Un vidéo publié samedi dernier sur Instagram par la créatrice de contenu Ana Mesa a déclenché un intense débat sur l'identité et l'engagement politique des Cubains à l'étranger.
Dans le reel, qui a accumulé plus de 60 000 vues et 6 100 likes, Mesa raconte comment il a entendu un Cubain dans une boutique Chanel de Miami déclarer : "Cuba ne me fait ni chaud ni froid."
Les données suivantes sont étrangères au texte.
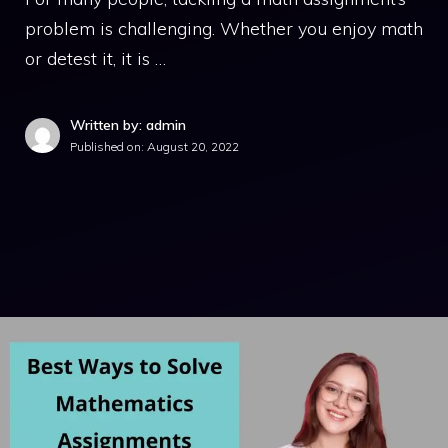
problem is challenging. Whether you enjoy math
or detest it, it is …
Written by: admin
Published on:
August 20, 2022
L'auteure de la vidéo a exprimé sa surprise face à ces paroles : "La vérité, on n'attend jamais à entendre cela d'un Latino, et encore moins d'un Cubain." Le même jour, dans un Walmart de la ville, Mesa a entendu d'autres Cubains parler de politique, des familles laissées derrière et du rêve de revenir lorsque Cuba sera libre.
Le contraste entre les deux scènes est le cœur de la vidéo, qui se termine par une question résumant la tension : « Est-il vrai que l'argent change les gens ? »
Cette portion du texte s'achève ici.